▸ **Exercise input**:
####

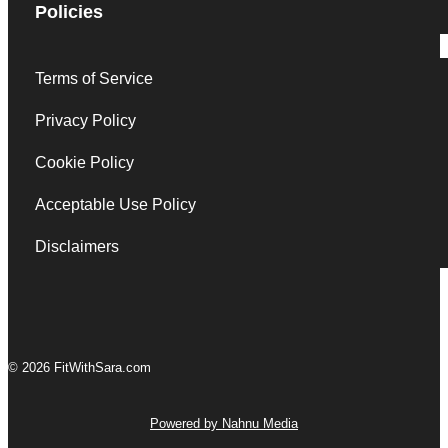
Policies
Terms of Service
Privacy Policy
Cookie Policy
Acceptable Use Policy
Disclaimers
© 2026 FitWithSara.com
Powered by Nahnu Media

####

▸ **Action item**: Show each line of the records above containing "Policy".

▸ **Task answer**:
Privacy Policy
Cookie Policy
Acceptable Use Policy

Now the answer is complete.